[Records contained in a dataset]
--- START ---

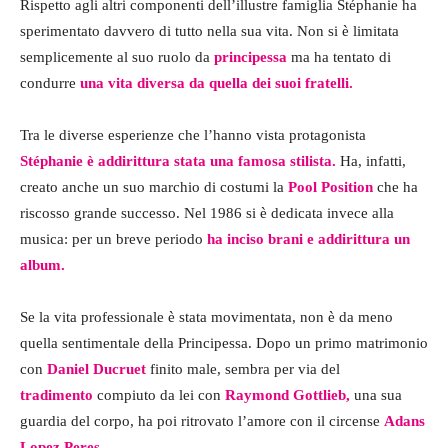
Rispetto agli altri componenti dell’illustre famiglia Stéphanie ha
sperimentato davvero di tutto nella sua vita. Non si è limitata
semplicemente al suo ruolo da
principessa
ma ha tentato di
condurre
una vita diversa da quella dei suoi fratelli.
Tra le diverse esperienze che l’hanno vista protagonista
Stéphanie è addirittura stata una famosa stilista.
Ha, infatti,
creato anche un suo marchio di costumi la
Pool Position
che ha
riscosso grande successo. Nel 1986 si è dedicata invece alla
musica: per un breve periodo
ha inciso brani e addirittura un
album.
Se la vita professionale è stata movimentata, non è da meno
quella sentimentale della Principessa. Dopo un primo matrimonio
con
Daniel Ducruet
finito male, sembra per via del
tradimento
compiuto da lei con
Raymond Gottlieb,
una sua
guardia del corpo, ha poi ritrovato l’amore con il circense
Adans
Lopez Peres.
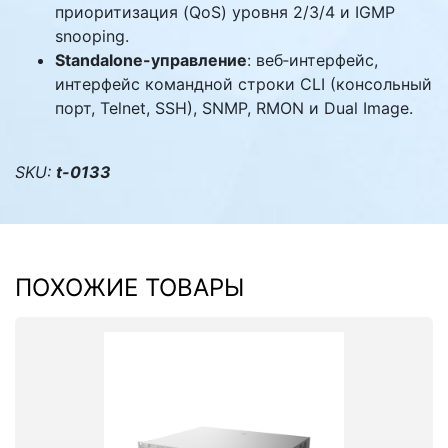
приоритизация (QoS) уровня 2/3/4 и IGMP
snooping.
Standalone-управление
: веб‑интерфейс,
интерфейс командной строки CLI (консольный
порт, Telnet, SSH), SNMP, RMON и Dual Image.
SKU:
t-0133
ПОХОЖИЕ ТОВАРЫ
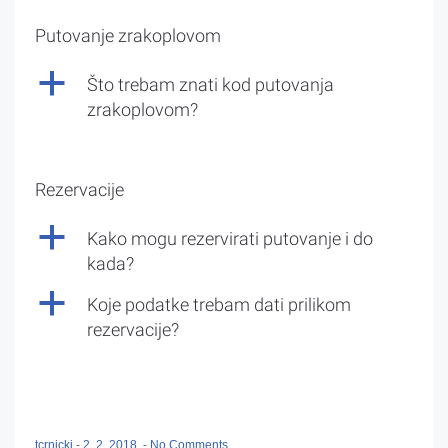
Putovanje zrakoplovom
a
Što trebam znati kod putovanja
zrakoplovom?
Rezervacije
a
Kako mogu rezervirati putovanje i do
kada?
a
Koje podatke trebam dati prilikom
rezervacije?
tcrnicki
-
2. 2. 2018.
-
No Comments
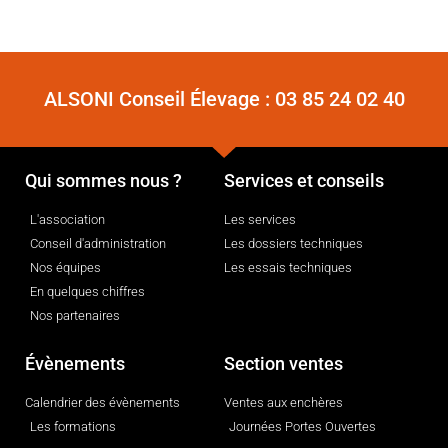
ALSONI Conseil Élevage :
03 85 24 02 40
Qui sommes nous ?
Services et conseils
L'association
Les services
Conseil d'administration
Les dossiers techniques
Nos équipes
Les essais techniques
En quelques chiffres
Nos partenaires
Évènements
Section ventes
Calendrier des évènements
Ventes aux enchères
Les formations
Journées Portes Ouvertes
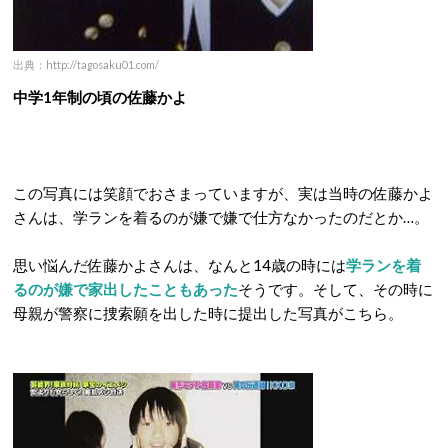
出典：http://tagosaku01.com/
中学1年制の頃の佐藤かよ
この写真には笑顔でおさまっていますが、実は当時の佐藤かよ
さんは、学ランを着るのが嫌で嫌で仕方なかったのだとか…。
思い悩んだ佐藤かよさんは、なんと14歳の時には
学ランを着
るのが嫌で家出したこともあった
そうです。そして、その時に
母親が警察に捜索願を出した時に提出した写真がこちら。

--- END ---

#### ACTION ITEM
Line count for "интерфейс": state how many lines of the records contain it, and give only the number.

#### RESPONSE AREA
2